Although this study set out to examine primary and secondary carers smoking status (this includes biological parents, adoptive parents, caregivers, non-resident parents, grandparents, relatives and unrelated guardian where applicable, of the study child), in the GUI data, 98% of respondents were the biological mother/primary carer), therefore only information on the primary carer was presented. In other words, the study exposure is primarily, due to maternal smoking post-natally.
Additionally, the observed associations might be as a result of residual confounding by unmeasured confounders. For example, this study did not measure factors, such as physical activity which is strongly correlated with childhood obesity [49
]. This is an important limitation of this study also identified in previous studies.
The loss to follow up bias (<5%) is another inevitable limitation of a cohort study that was present in our study. Finally, the possibility of either residual or unmeasured confounding, due to lifestyle, genetic or familial factors [18
] and chance should not be ruled out as this may have influenced the findings.

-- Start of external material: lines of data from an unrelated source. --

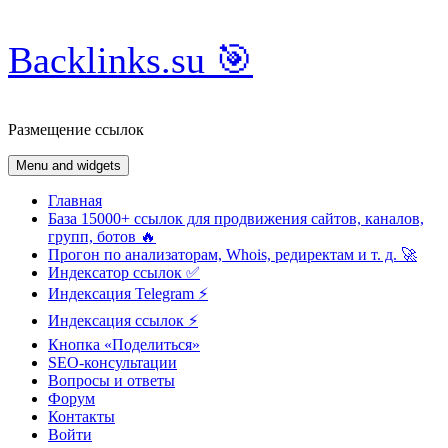
Skip
Backlinks.su 🎯
to
content
Размещение ссылок
Menu and widgets
Главная
База 15000+ ссылок для продвижения сайтов, каналов,
групп, ботов 🔥
Прогон по анализаторам, Whois, редиректам и т. д. 🚀
Индексатор ссылок ✅
Индексация Telegram ⚡️
Индексация ссылок ⚡️
Кнопка «Поделиться»
SEO-консультации
Вопросы и ответы
Форум
Контакты
Войти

4.3. Future Recommendations and Policy Implications
Future studies should use a reliable biomarker, such as cotinine levels in hair or urine for objective measurement of second-hand smoking, and also capture trajectories across the life-course, with better study designs. Similarly, fat distribution or visceral obesity should be used to determine body fat/obesity in children to account for differences that exist between BMI and body fat distribution, employing objective measurements [56
Nevertheless, our study findings are crucial for supporting the existing body of evidence. The study findings also inform policymakers, government and other stakeholders to refocus on cost-effective strategies (anti-smoking interventions and smoking cessation programs) to tackle childhood obesity in Ireland. Such rethinking among the policymakers will certainly contribute further to the design and evaluation of appropriate health policies and community-based childhood obesity prevention programs in Ireland.